Reproduce the listing below exactly. Pictures do not belong in the copy.

→ **Supplied information**:
□ □ □ □ □

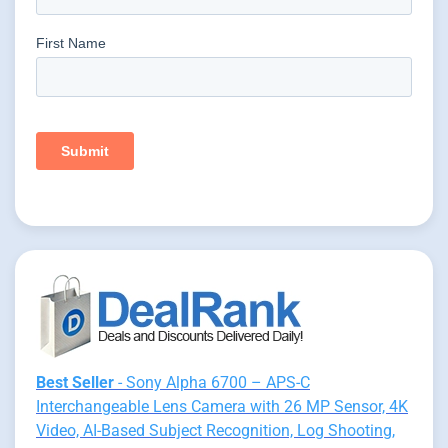
Best Seller
- Sony Alpha 6700 – APS-C
Interchangeable Lens Camera with 26 MP Sensor, 4K
Video, AI-Based Subject Recognition, Log Shooting,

□ □ □ □ □

→ **Reply to the task**:
Best Seller
- Sony Alpha 6700 – APS-C
Interchangeable Lens Camera with 26 MP Sensor, 4K
Video, AI-Based Subject Recognition, Log Shooting,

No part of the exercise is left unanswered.